Nos come la impaciencia

Somos aficionados impacientes. No sabemos esperar. La palabra calma brilla por su ausencia en nuestro vocabulario. La demora hace mella en nuestro ánimo. Aguantar nunca ha sido una de nuestras fortalezas. Nos sacan de quicio los procesos que demandan tiempo, resistencia, tranquilidad, frialdad.

Abrimos el surco hoy, depositamos la semilla, la cubrimos con tierra, la regamos y abonamos, y regresamos al huerto mañana, a primera hora del día, con el canasto en la mano para cosechar los frutos de la planta que imaginamos germinó al final de la tarde, se transformó en árbol durante la noche y dio abundantes frutos en la madrugada.

Queremos resultados ¡ya! Sistema táctico dominado a la perfección, ¡ahora mismo! Equipo bien afinado, ¡en el primer minuto! Defensa impecable, ¡en menos de lo que canta un gallo! Medio campo de lujo, ¡de inmediato! Delantera goleadora, ¡para ayer! Triunfos, ¡desde el primer partido! Campeonatos, ¡a granel!

Fanáticos exigentes, demandantes, severos, inflexibles, rigurosos, intransigentes, delicados, arbitrarios, déspotas, desmedidos, irracionales, cascarrabias, ambiciosos, insaciables, quisquillosos, estrictos, rigurosos, ansiosos, vehementes, impetuosos, irritables, exasperantes, inquietos, ansiosos, angustiosos, impetuosos, histéricos, fogosos, iracundos, ávidos, codiciosos, voraces.

No nos gustan las dilaciones. Tenemos intolerancia a los retrasos. Somos alérgicos al aplazamiento. Nos enferman las prórrogas. Odiamos el vocablo perseverar. Nunca aprendimos a caminar despacio como la tortuga o el caracol. ¿Quién inventó el término intervalo? La pausa es el enemigo público número uno del fútbol. ¡Solo los vagos hacen un alto en el camino para descansar, analizar y reflexionar!

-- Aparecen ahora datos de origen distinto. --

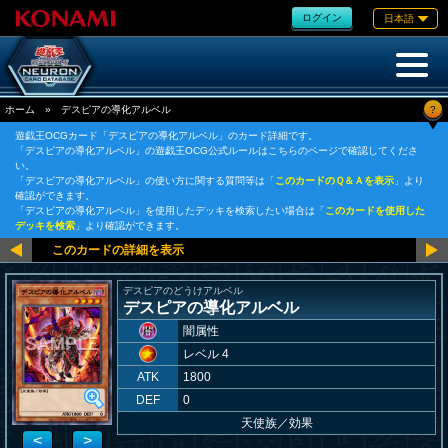
ログイン
日本語
?
ホーム
»
デスピアの導化アルベル
遊戯王OCGカード「デスピアの導化アルベル」のカード詳細です。
「デスピアの導化アルベル」の遊戯王OCG公式ルールはこちらのページで確認してくださ
い。
「デスピアの導化アルベル」の使い方に関する質問等は「
このカードのＱ＆Ａを表示
」より
確認ができます。
「デスピアの導化アルベル」を使用したデッキを検索したい場合は「
このカードを使用した
デッキを検索
」より確認ができます。
デスピアのどうけアルベル
デスピアの導化アルベル
闇属性
レベル 4
ATK
1800
DEF
0
天使族
／
効果
<
>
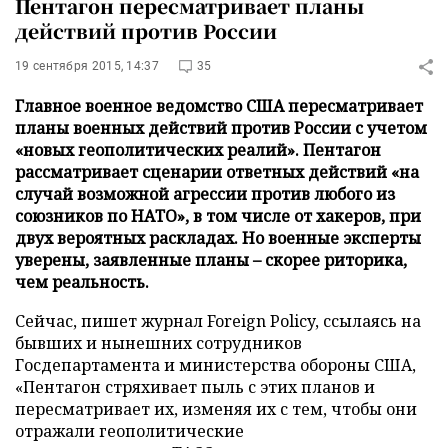
Пентагон пересматривает планы
действий против России
19 сентября 2015, 14:37
35
Главное военное ведомство США пересматривает
планы военных действий против России с учетом
«новых геополитических реалий». Пентагон
рассматривает сценарии ответных действий «на
случай возможной агрессии против любого из
союзников по НАТО», в том числе от хакеров, при
двух вероятных раскладах. Но военные эксперты
уверены, заявленные планы – скорее риторика,
чем реальность.
Сейчас, пишет журнал Foreign Policy, ссылаясь на
бывших и нынешних сотрудников
Госдепартамента и министерства обороны США,
«Пентагон стряхивает пыль с этих планов и
пересматривает их, изменяя их с тем, чтобы они
отражали геополитические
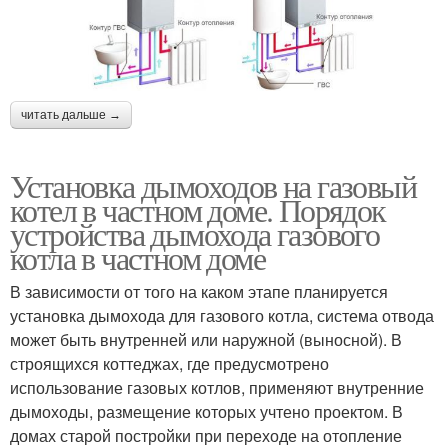
читать дальше →
Установка дымоходов на газовый
котел в частном доме. Порядок
устройства дымохода газового
котла в частном доме
В зависимости от того на каком этапе планируется
установка дымохода для газового котла, система отвода
может быть внутренней или наружной (выносной). В
строящихся коттеджах, где предусмотрено
использование газовых котлов, применяют внутренние
дымоходы, размещение которых учтено проектом. В
домах старой постройки при переходе на отопление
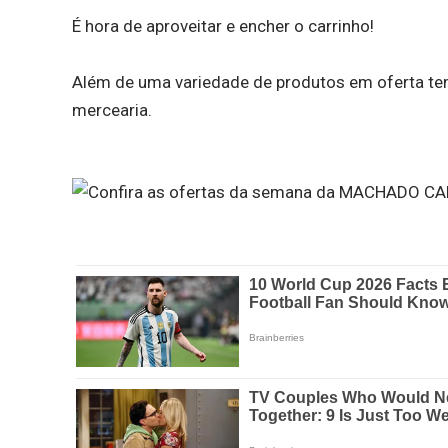
É hora de aproveitar e encher o carrinho!
Além de uma variedade de produtos em oferta tem
mercearia.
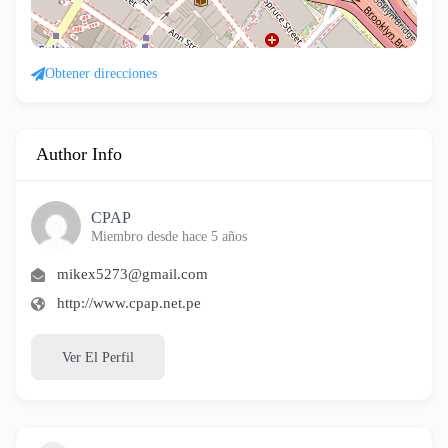
Obtener direcciones
Author Info
CPAP
Miembro desde hace 5 años
mikex5273@gmail.com
http://www.cpap.net.pe
Ver El Perfil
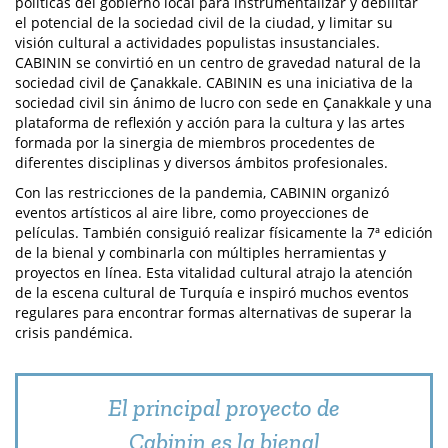
políticas del gobierno local para instrumentalizar y debilitar
el potencial de la sociedad civil de la ciudad, y limitar su
visión cultural a actividades populistas insustanciales.
CABININ se convirtió en un centro de gravedad natural de la
sociedad civil de Çanakkale. CABININ es una iniciativa de la
sociedad civil sin ánimo de lucro con sede en Çanakkale y una
plataforma de reflexión y acción para la cultura y las artes
formada por la sinergia de miembros procedentes de
diferentes disciplinas y diversos ámbitos profesionales.
Con las restricciones de la pandemia, CABININ organizó
eventos artísticos al aire libre, como proyecciones de
películas. También consiguió realizar físicamente la 7ª edición
de la bienal y combinarla con múltiples herramientas y
proyectos en línea. Esta vitalidad cultural atrajo la atención
de la escena cultural de Turquía e inspiró muchos eventos
regulares para encontrar formas alternativas de superar la
crisis pandémica.
El principal proyecto de
Cabinin es la bienal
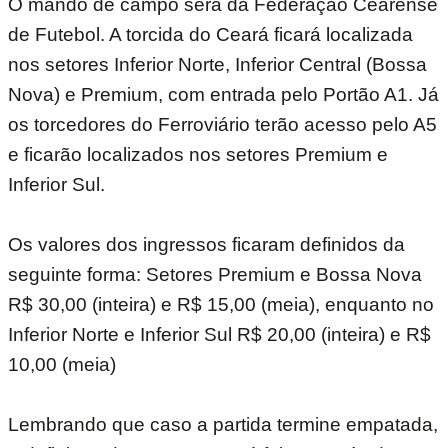
O mando de campo será da Federação Cearense
de Futebol. A torcida do Ceará ficará localizada
nos setores Inferior Norte, Inferior Central (Bossa
Nova) e Premium, com entrada pelo Portão A1. Já
os torcedores do Ferroviário terão acesso pelo A5
e ficarão localizados nos setores Premium e
Inferior Sul.
Os valores dos ingressos ficaram definidos da
seguinte forma: Setores Premium e Bossa Nova
R$ 30,00 (inteira) e R$ 15,00 (meia), enquanto no
Inferior Norte e Inferior Sul R$ 20,00 (inteira) e R$
10,00 (meia)
Lembrando que caso a partida termine empatada,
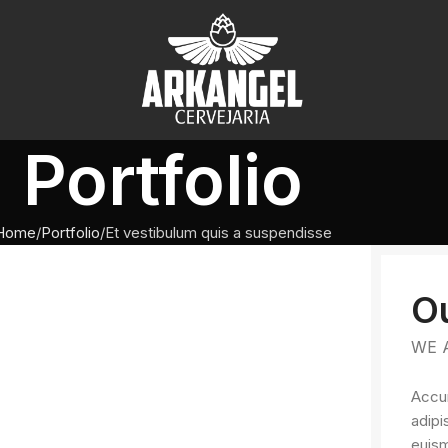
Portfolio
Home
Portfolio
Et vestibulum quis a suspendisse
O
WE 
Accum
adipi
euism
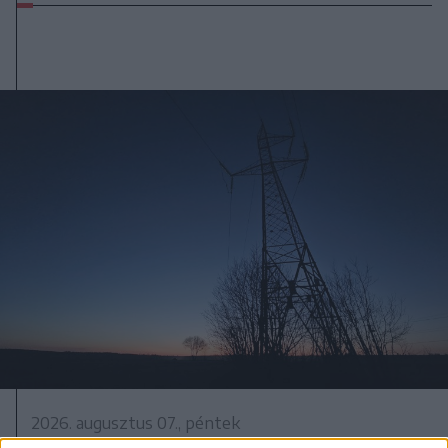
2026. augusztus 07., péntek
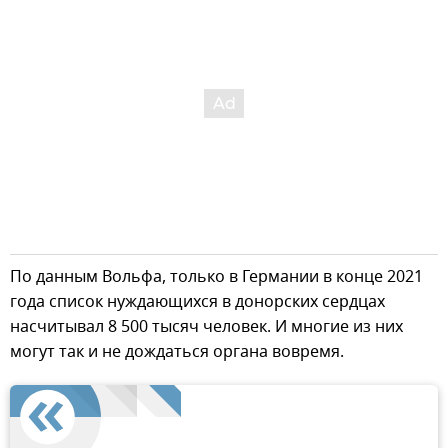
По данным Вольфа, только в Германии в конце 2021
года список нуждающихся в донорских сердцах
насчитывал 8 500 тысяч человек. И многие из них
могут так и не дождаться органа вовремя.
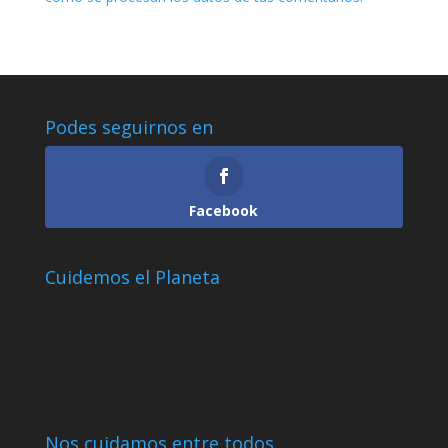
Podes seguirnos en
Facebook
Cuidemos el Planeta
Nos cuidamos entre todos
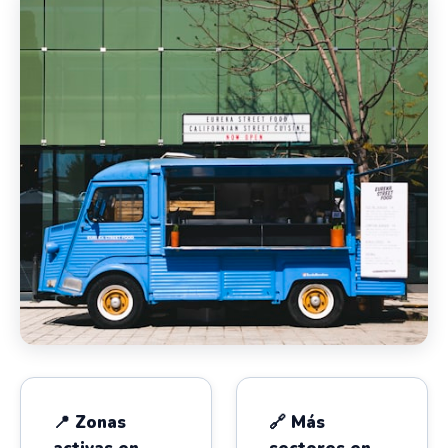
📍 Zonas
🔗 Más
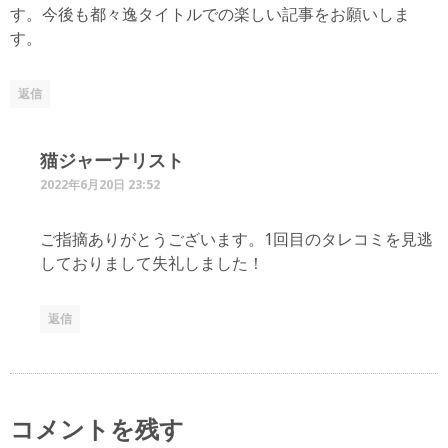
す。今後も都々逸タイトルでの楽しい記事をお願いしま
す。
返信
猫ジャーナリスト
2022年6月20日 23:52
ご指摘ありがとうございます。1回目のタレコミを見逃
しておりまして失礼しました！
返信
コメントを残す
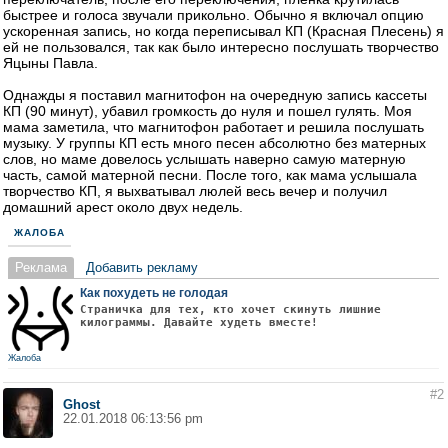
быстрее и голоса звучали прикольно. Обычно я включал опцию
ускоренная запись, но когда переписывал КП (Красная Плесень) я
ей не пользовался, так как было интересно послушать творчество
Яцыны Павла.
Однажды я поставил магнитофон на очередную запись кассеты
КП (90 минут), убавил громкость до нуля и пошел гулять. Моя
мама заметила, что магнитофон работает и решила послушать
музыку. У группы КП есть много песен абсолютно без матерных
слов, но маме довелось услышать наверно самую матерную
часть, самой матерной песни. После того, как мама услышала
творчество КП, я выхватывал люлей весь вечер и получил
домашний арест около двух недель.
ЖАЛОБА
Реклама
Добавить рекламу
Как похудеть не голодая
Страничка для тех, кто хочет скинуть лишние
килограммы. Давайте худеть вместе!
Жалоба
#2
Ghost
22.01.2018 06:13:56 pm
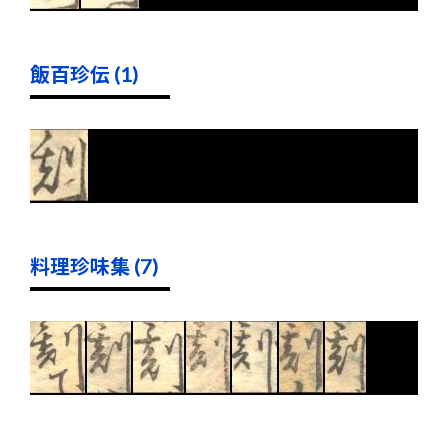
飯百珍伝 (1)
料理珍味集 (7)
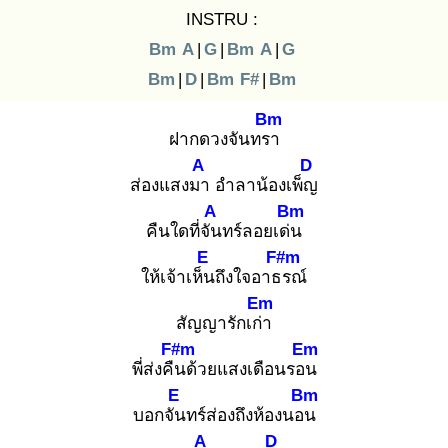
INSTRU :
Bm
A
|
G
|
Bm
A
|
G
Bm
|
D
|
Bm
F#
|
Bm
Bm
ฝากดวงจันทรา
A
D
ส่องแสงมา
อำลาน้องเพ็ญ
A
Bm
คืนใดที่จัน
ทร์ลอยเด่น
E
F#m
ให้เจ้าเห็น
ถึงใจอาธร
ณ์
Em
สัญญารักเก่า
F#m
Em
พี่ส่งคืน
ด้วยแสงเดือนรอน
E
Bm
บอกจัน
ทร์ส่องถึงห้องนอน
A
D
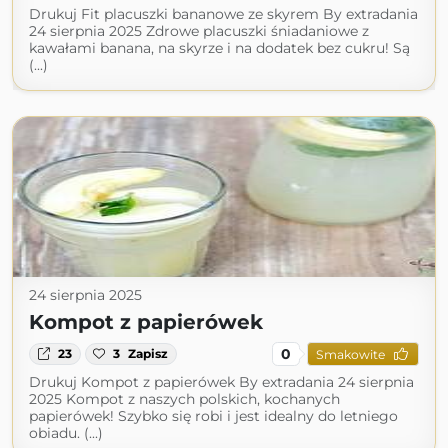
Drukuj Fit placuszki bananowe ze skyrem By extradania
24 sierpnia 2025 Zdrowe placuszki śniadaniowe z
kawałami banana, na skyrze i na dodatek bez cukru! Są
(...)
24 sierpnia 2025
Kompot z papierówek
0
23
3
Zapisz
Smakowite
Drukuj Kompot z papierówek By extradania 24 sierpnia
2025 Kompot z naszych polskich, kochanych
papierówek! Szybko się robi i jest idealny do letniego
obiadu. (...)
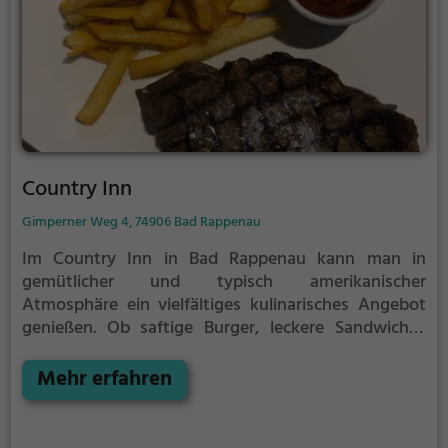
Country Inn
Gimperner Weg 4, 74906 Bad Rappenau
Im Country Inn in Bad Rappenau kann man in
gemütlicher und typisch amerikanischer
Atmosphäre ein vielfältiges kulinarisches Angebot
genießen. Ob saftige Burger, leckere Sandwiches
oder klassische Steak House Gerichte - hier kommt
jeder auf seine Kosten. Dazu gibt es eine breite
Mehr erfahren
Auswahl an erfrischenden Getränken. Tauche ein in
die Welt des amerikanischen Genusses und erlebe
im Country Inn eine unvergessliche Zeit. Wer sich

Somos capaces de “llevarla suave”, no apurarnos ni agitarnos, con la reforma y modernización de la infraestructura, educación, salud, administración de la justicia, aparato estatal, empleo público, gobierno digital, reformas electorales, finanzas públicas y otras transformaciones vitales y urgentes para el desarrollo del país, pero en materia de fútbol se imponen la urgencia, premura, apremio, celeridad, presteza. ¡No hay tiempo que perder!

Nos come la impaciencia. Nos desespera el reloj. Es una lata el calendario. Realmente detestable el mediano plazo y ¡ni qué decir del largo plazo! ¡Queremos resultados ya! No dejemos para mañana lo que podemos ganar hoy.

José David Guevara Muñoz

José David Guevara Muñoz

José David Guevara Muñoz ingresó a El Financiero el 4 de setiembre del 2000, en donde ocupó primero el puesto de editor y luego el cargo de jefe de Redacción. El 8 de abril del 2010 se convirtió en el quinto director de este periódico que circuló por primera vez en la semana del 13-19 de marzo de 1995.